Culture

Fatiha Morchid : «Traduire est un geste de générosité extraordinaire»

© D.R

ALM : Comment est née l’idée d’une traduction chinoise ?
Fatiha Morchid : A mes yeux, une traduction est une rencontre avec un texte et pour traduire celui-ci il faut tout d’abord l’aimer. J’avais rencontré la poétesse et traductrice June Yang, l’année d’avant au Festival international de poésie et de céramique en Chine, elle avait traduit quelques poèmes à moi pour le festival et de là a commencé l’histoire d’une rencontre. Rencontre entre deux êtres, deux cultures, deux langues. Et puisque traduire est un voyage à la rencontre de l’autre, l’autre en soi et par de là soi-même, Mme June Yang est venue au Maroc et nous avons passé deux semaines ensemble à travailler sur la traduction. C’était important pour elle, afin d’approcher davantage ma sensibilité poétique, d’approcher ma vie quotidienne.

Etes-vous satisfaite de cette traduction ?
Le fait que ce soit June Yang qui s’est proposée, elle-même, à faire cette traduction était pour moi la garantie que « la rencontre amoureuse » entre elle et mes poèmes a bien eu lieu. Parce qu’on ne réussit que ce qu’on aime et que traduire est un geste de générosité extraordinaire. Khalil Jabrane définit la traduction comme «la transformation de la beauté d’une langue en la beauté d’une autre langue» et le fait que Mme Yang soit poétesse elle-même, je savais que la beauté de la langue arabe ne peut qu’être sublimée par elle dans sa propre langue. D’ailleurs lors du Festival, les poètes chinois l’ont tous félicitée pour la qualité de son travail. Aussi le poète et critique, Huang Lihai, qui dirige la collection «Poetry and People» dans laquelle est apparue la traduction de mon recueil, jouit d’une grande estime dans le milieu littéraire chinois.

Outre la longueur du poème, on assiste à un amalgame de sentiments et de thèmes.
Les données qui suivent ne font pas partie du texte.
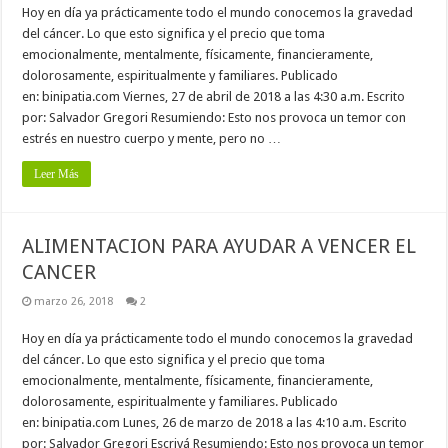
Hoy en día ya prácticamente todo el mundo conocemos la gravedad
del cáncer. Lo que esto significa y el precio que toma
emocionalmente, mentalmente, físicamente, financieramente,
dolorosamente, espiritualmente y familiares. Publicado
en: binipatia.com Viernes, 27 de abril de 2018 a las 4:30 a.m. Escrito
por: Salvador Gregori Resumiendo: Esto nos provoca un temor con
estrés en nuestro cuerpo y mente, pero no …
Leer Más
ALIMENTACION PARA AYUDAR A VENCER EL
CANCER
marzo 26, 2018
2
Hoy en día ya prácticamente todo el mundo conocemos la gravedad
del cáncer. Lo que esto significa y el precio que toma
emocionalmente, mentalmente, físicamente, financieramente,
dolorosamente, espiritualmente y familiares. Publicado
en: binipatia.com Lunes, 26 de marzo de 2018 a las 4:10 a.m. Escrito
por: Salvador Gregori Escrivá Resumiendo: Esto nos provoca un temor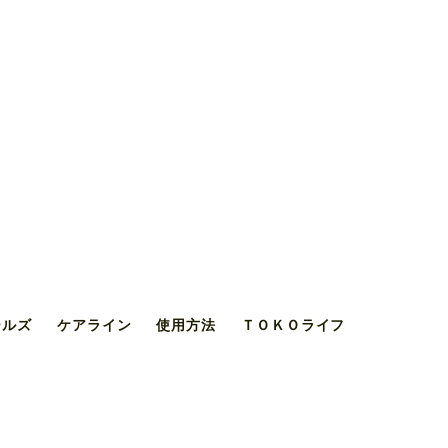
ールズ
ケアライン
使用方法
ＴＯＫＯライフ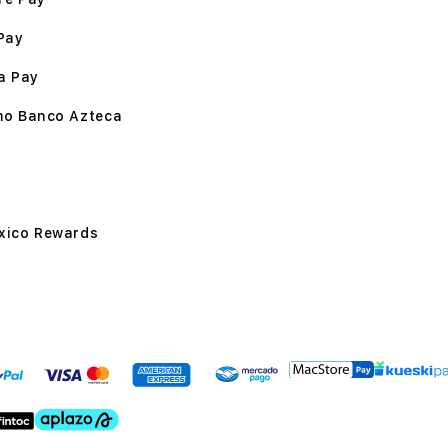
Pay
a Pay
mo Banco Azteca
xico Rewards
Pourquoi avoir opté pour ce choix ?
Il s’agit d’un seul et long poème que j’ai écrit de manière fragmentée de telle sorte à ce que chaque fragment soit indépendant. Vous pouvez ouvrir n’importe quelle page, lire un fragment et méditer dessus, comme vous pouvez lire tout le recueil et vous rendre compte qu’il s’agit d’une histoire d’amour ou plutôt de la fin d’un amour. C’est une écriture sur l’amour dans sa dimension humaine, philosophique et existentielle. Une écriture sur la complexité de la relation humaine. Et si elle exprime toutes les émotions c’est parce que toutes les émotions contradictoires coexistent dans une relation amoureuse. L’amour a plusieurs visages, il n’est pas que noir ou blanc, c’est un arc-en-ciel qui comporte toutes les nuances de couleurs.
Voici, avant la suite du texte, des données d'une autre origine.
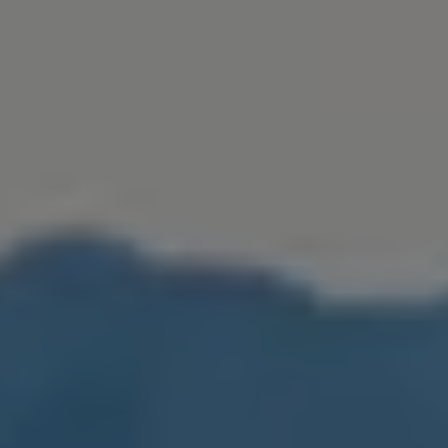
Golf Variant
Passat
ID. Buzz
アフターサービス
サービスと純正部品
フォルクスワーゲン純正部品のメリット
点検と車検
修理と点検
エンジンオイルおよびフルード類
ホイールとタイヤ
路上故障に関するサポート
フォルクスワーゲンサービス
アクセサリー
Lifestyle & goods
Car Navigation System
Drive Recorder
お客様情報
リサイクルへの取組み
警告灯とインジケーターランプ
特定整備情報
ユーザーガイド
運転上の注意
自動車リサイクル法
ロイヤリティプログラム
安心プログラム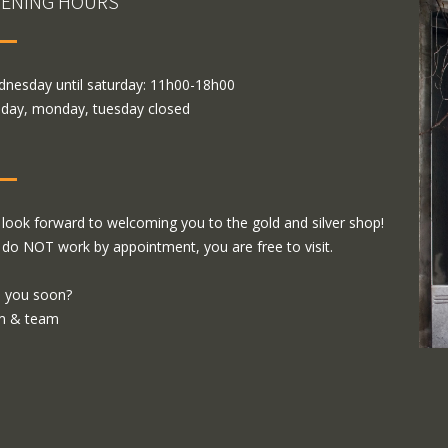
ENING HOURS
nesday until saturday: 11h00-18h00
day, monday, tuesday closed
look forward to welcoming you to the gold and silver shop!
do NOT work by appointment, you are free to visit.
 you soon?
m & team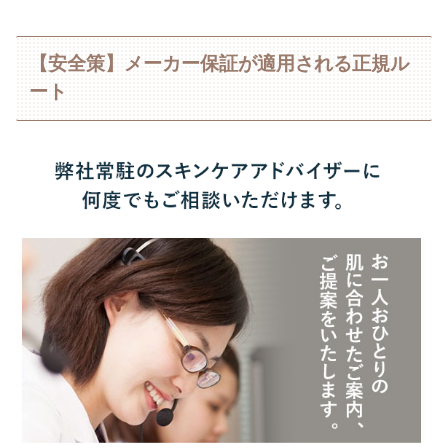
【安全策】メーカー保証が適用される正規ル
ート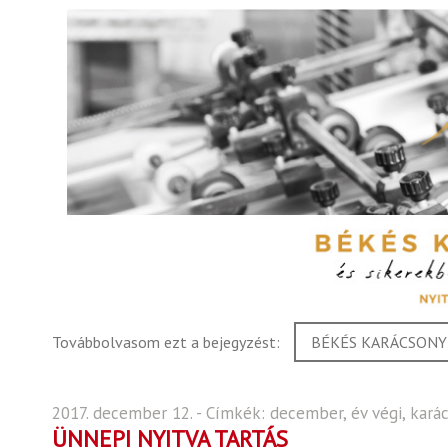
Továbbolvasom ezt a bejegyzést:
BÉKÉS KARÁCSONYT
2017. december 12. - Címkék:
december
,
év végi
,
kará
ÜNNEPI NYITVA TARTÁS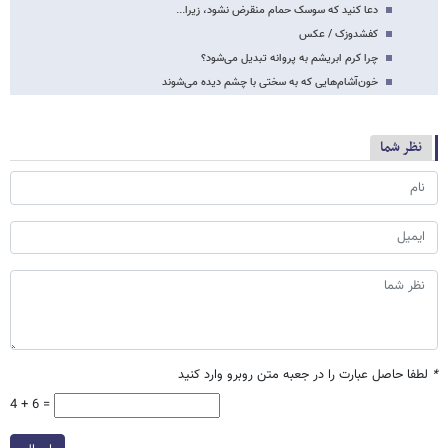
دعا کنید که سوسک حمام منقرض نشود، زیرا...
کفشدوزک / عکس
چرا کرم ابریشم به پروانه تبدیل می‌شود؟
خون‌آشام‌هایی که به سختی با چشم دیده می‌شوند
نظر شما
*
لطفا حاصل عبارت را در جعبه متن روبرو وارد کنید
4 + 6 =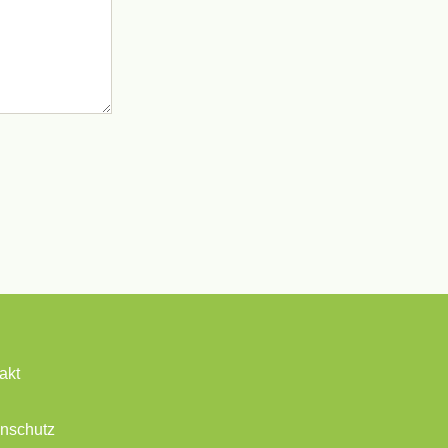
akt
nschutz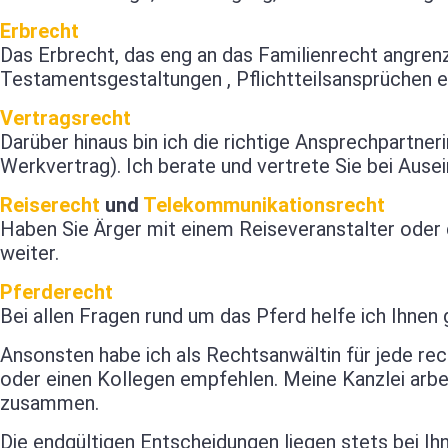
Erbrecht
Das Erbrecht, das eng an das Familienrecht angren
Testamentsgestaltungen , Pflichtteilsansprüchen e
Vertragsrecht
Darüber hinaus bin ich die richtige Ansprechpartner
Werkvertrag). Ich berate und vertrete Sie bei Aus
Reiserecht
und
Telekommunikationsrecht
Haben Sie Ärger mit einem Reiseveranstalter oder
weiter.
Pferderecht
Bei allen Fragen rund um das Pferd helfe ich Ihnen 
Ansonsten habe ich als Rechtsanwältin für jede rech
oder einen Kollegen empfehlen. Meine Kanzlei arbei
zusammen.
Die endgültigen Entscheidungen liegen stets bei Ihn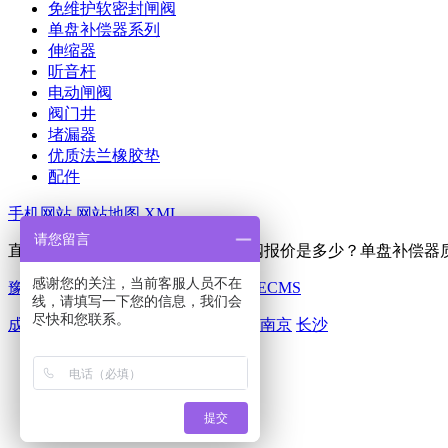
免维护软密封闸阀
单盘补偿器系列
伸缩器
听音杆
电动闸阀
阀门井
堵漏器
优质法兰橡胶垫
配件
手机网站
网站地图
XML
请您留言
直埋式软密封闸阀哪家好？带锁闸阀报价是多少？单盘补偿器质量怎么
感谢您的关注，当前客服人员不在
豫ICP备11024292号
Powered by
筑巢ECMS
线，请填写一下您的信息，我们会
尽快和您联系。
成都
杭州
重庆
武汉
苏州
西安
天津
南京
长沙
一键拨号
产品项目
新闻资讯
提交
返回首页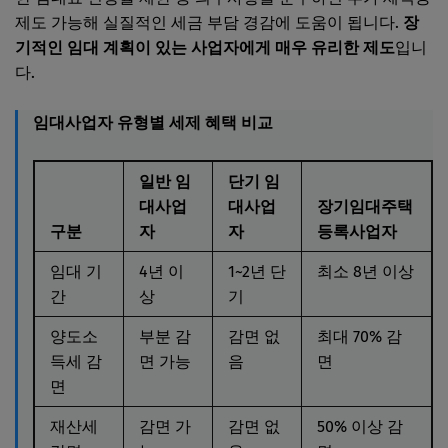
제도 가능해 실질적인 세금 부담 경감에 도움이 됩니다.
장
기적인 임대 계획이 있는 사업자에게 매우 유리한 제도
입니
다.
임대사업자 유형별 세제 혜택 비교
일반 임
단기 임
대사업
대사업
장기임대주택
구분
자
자
등록사업자
임대 기
4년 이
1~2년 단
최소 8년 이상
간
상
기
양도소
부분 감
감면 없
최대 70% 감
득세 감
면 가능
음
면
면
재산세
감면 가
감면 없
50% 이상 감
Que vouliez-vous insinuer par ce titre «Unspoken» ?
Il y a toujours une part du non-dit qui prête à confusions car elle supporte plusieurs interprétations qui créent le drame dans une relation humaine. Je pense que tout ce que nous écrivons constitue cette part d’Unspoken en nous, car seule l’écriture, avec la marge de liberté qu’elle autorise, permet de dire les choses qui constituent notre essence propre. Notre vérité. L’écriture est une thérapie, je crois en la capacité du mot en son pouvoir de construire et de détruire aussi.

Pensez-vous avoir tout dit dans «Unspoken» ?
Je ne sais pas qui avait dit que : Le poète écrit le même poème le long de son existence mais différemment. Peut-on tout dire? Même si on avait le courage de le faire, il faudrait tout savoir sur soi et personne ne peut prétendre cela. La quête du soi est un processus perpétuel.
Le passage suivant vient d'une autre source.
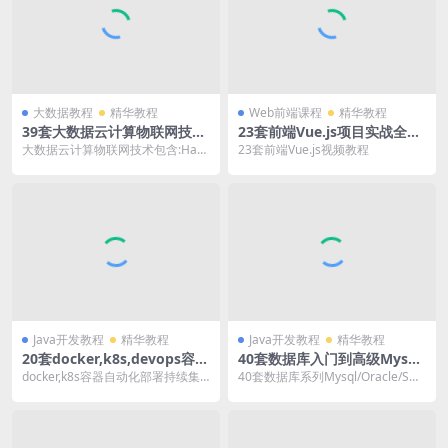
大数据教程
精华教程
Web前端课程
精华教程
39套大数据云计算物联网技术
23套前端Vue.js项目实战全栈
开发视频_数据分析入门到高级
开发入门到精通源码解析高级
大数据云计算物联网技术包含:Had
23套前端Vue.js视频教程
培训教程
实战视频教程
oop,Spark,Flink,Linux,H...
Java开发教程
精华教程
Java开发教程
精华教程
20套docker,k8s,devops容器
40套数据库入门到高级Mysq
自动化部署jenkins,CICD持续
l/Oracle/SQLServer/Redis/
docker,k8s容器自动化部署持续集
40套数据库系列Mysql/Oracle/SQL
集成视频教程
Mongodb/Nosql项目实战设
成java开发视频,微服务容器化实战
Server/Redis/Mon...
计优化性能集群视频教程
训练...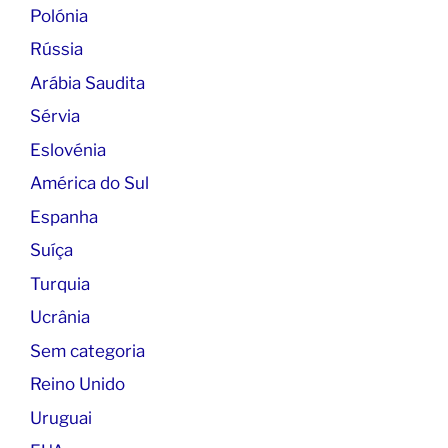
Polónia
Rússia
Arábia Saudita
Sérvia
Eslovénia
América do Sul
Espanha
Suíça
Turquia
Ucrânia
Sem categoria
Reino Unido
Uruguai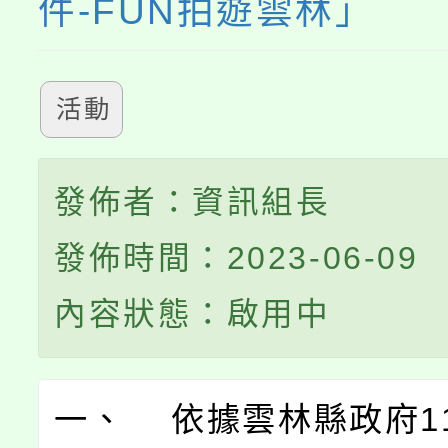
件-FUN拍遊雲林」
活動
發佈者：資訊組長
發佈時間：2023-06-09
內容狀態：啟用中
一、 依據雲林縣政府11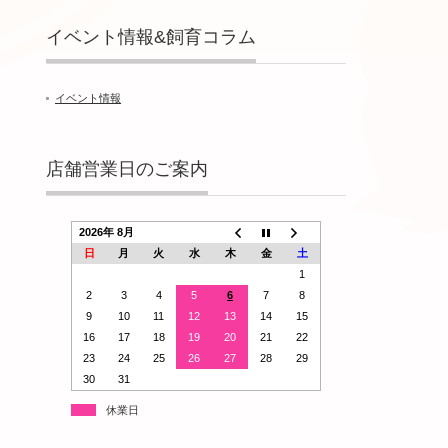
イベント情報&飼育コラム
イベント情報
店舗営業日のご案内
2026年 8月
日
月
火
水
木
金
土
1
2
3
4
5
6
7
8
9
10
11
12
13
14
15
16
17
18
19
20
21
22
23
24
25
26
27
28
29
30
31
休業日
Quel est le mobile du recours à la langue arabe alors que vous avez reçu votre formation en médecine en langue française ?
Mon père était enseignant de langue arabe, alors j’ai nourri une passion pour cette langue qui a marqué mon enfance et mes émotions. Il est vrai que, parfois, l’image poétique s’impose à moi en français, mais elle coule de moi en arabe parce qu’elle est, justement, la langue de mon enfance et de mes émotions. Aussi un médecin a plus besoin de cultiver tout ce qui lui permet de sauvegarder sa part humaine lors de l’exercice de sa profession. Seule la littérature, la musique, l’art… lui permettent cela. D’ailleurs, la poésie est ma bouffée d’oxygène en tant que médecin.

C’est grâce au recueil « Unspoken » que vous avez réussi à décrocher le Prix du Maroc du livre. Quel sentiment cela vous a fait?
J’étais heureuse en tant que médecin de cette reconnaissance de la part du milieu littéraire. Mais en tant que poétesse, je savais que les Prix de poésie n’ont jamais fait les poètes. Car rien n’est jamais acquis en matière de créativité et que la poésie est une douleur d’enfantement permanente.